Santa, you absolutely nailed how I feel. I can see his requests are not unreasonable, I just can't take in another day without help. Well done to you for getting through it.

My husband is very, very helpful & supportive. Always telling me to go off & take time away from the kids at the weekend. It seems that offer is no trouble for him, whilst very kind, makes me feel worse that I cannot reciprocate.

OP posts:
Whereisegg · 07/05/2014 15:04

crusty I would like to point out to you that you do reciprocate because your dh has hours of child free time 5 days a week.
I understand that he is at work but he also gets to talk to grown ups, wee all by himself, and eat lunch without his colleagues pulling at his legs, crying because he has done exactly as they asked him to, or soiling themselves.
Well, presumably Grin

fairylightsintheloft · 07/05/2014 15:30

OP there is absolutely nothing wrong with wanting not to be a full time SAHM and I don't think there are very many of "those women" out there who happily spend every possible hour in their kids' company without at some point NEEDING some time out or some company.
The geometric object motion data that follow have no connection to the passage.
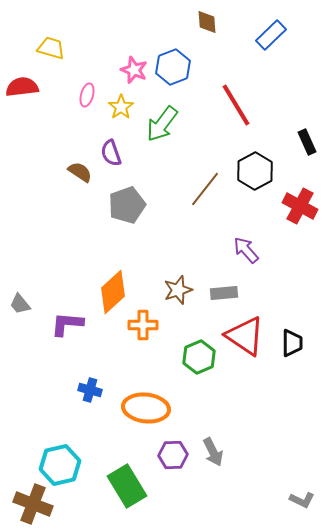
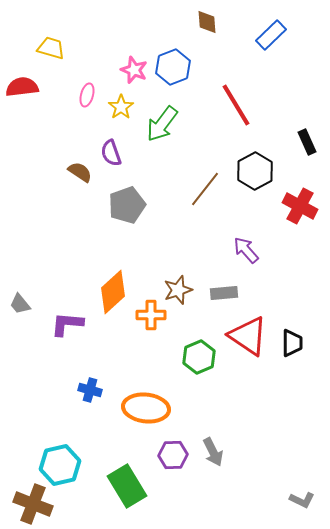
orange cross: moved 8 px right, 10 px up
red triangle: moved 3 px right
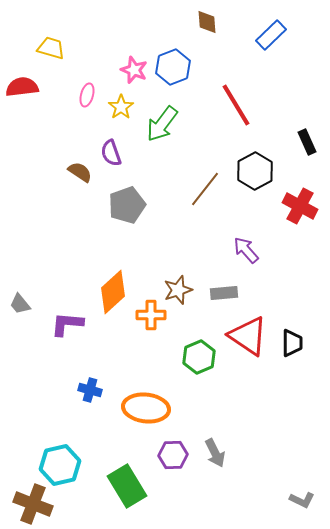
gray arrow: moved 2 px right, 1 px down
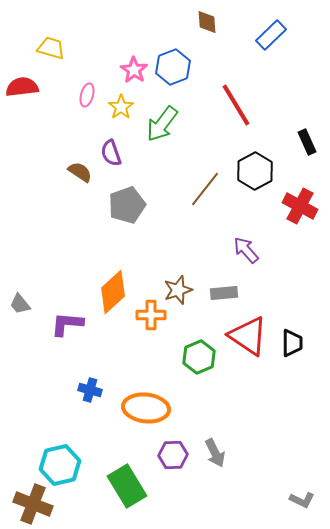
pink star: rotated 12 degrees clockwise
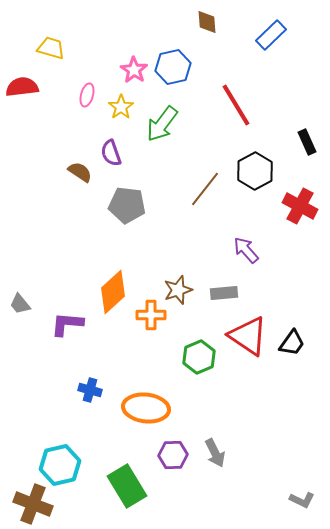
blue hexagon: rotated 8 degrees clockwise
gray pentagon: rotated 27 degrees clockwise
black trapezoid: rotated 36 degrees clockwise
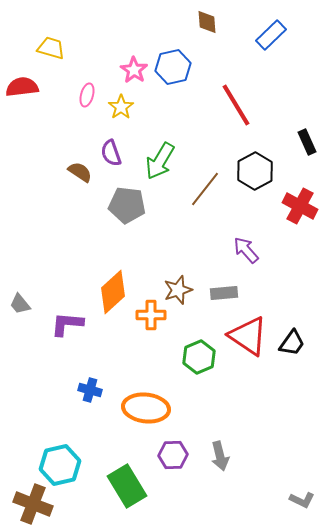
green arrow: moved 2 px left, 37 px down; rotated 6 degrees counterclockwise
gray arrow: moved 5 px right, 3 px down; rotated 12 degrees clockwise
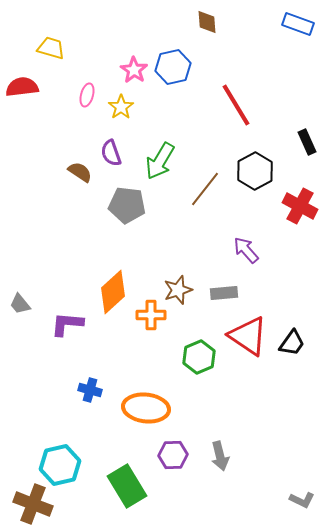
blue rectangle: moved 27 px right, 11 px up; rotated 64 degrees clockwise
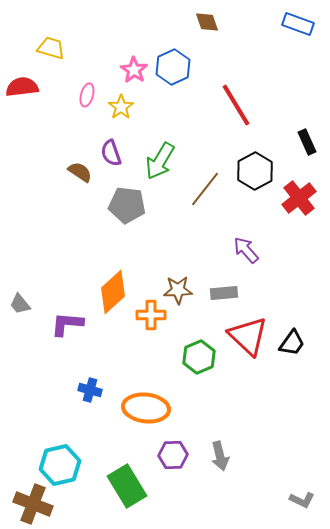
brown diamond: rotated 15 degrees counterclockwise
blue hexagon: rotated 12 degrees counterclockwise
red cross: moved 1 px left, 8 px up; rotated 24 degrees clockwise
brown star: rotated 16 degrees clockwise
red triangle: rotated 9 degrees clockwise
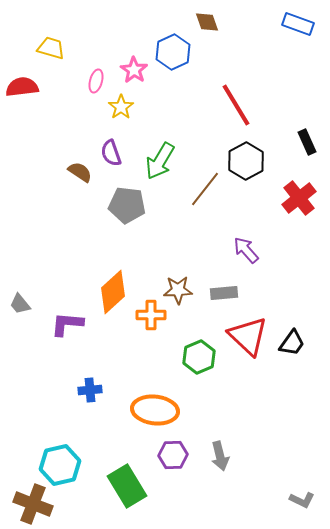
blue hexagon: moved 15 px up
pink ellipse: moved 9 px right, 14 px up
black hexagon: moved 9 px left, 10 px up
blue cross: rotated 20 degrees counterclockwise
orange ellipse: moved 9 px right, 2 px down
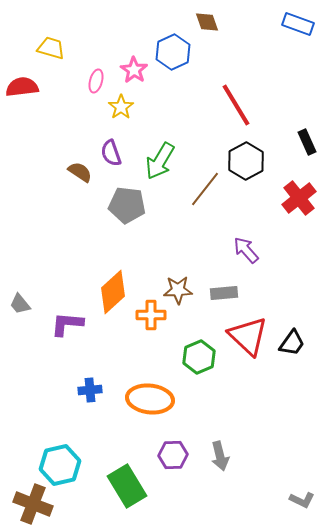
orange ellipse: moved 5 px left, 11 px up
I went back to teaching after a year and built up my days gradually. Childcare IS expensive but please remember it is not just YOUR salary that pays it, it's the household. If you feel this way, then even if it means that as a household you have slightly less ££ per month, it may still be the right thing to do. One of my friends often comments (to the point of annoying me actually) that I rarely have the kids on my own for a full day because we know in advance if DH is gigging or away or whatever and I rope in my parents or DM or my friend with a similar aged kid who comes and spends the night. Both DH and I make a point of having at least one but usually more 1/2 or full days and possibly nights "off" each month and we either take turns with the kids (with the aforementioned help in my case) or my parents will babysit overnight. We are VERY lucky to have that level of support but we are both SO much happier when we have time to remember who we are as individuals and not just mum and dad. I totally understand why you want to cry at the thought of another day alone but I don't think he is being selfish to want time off either - you just need to find a balance and trade it for a day of your own.

Fairylea · 07/05/2014 15:36

You should have equal leisure time.

For every day he spends playing he should look after the kids in return so you can have some time alone. That's what my dh and I do. He works 55 hours a week and twice a month goes to have more tattoos done (his hobby). Twice a month he looks after dc so I can spend a blissful day shopping on my own. Otherwise it's not fair and I'd go insane. (I'm a sahm).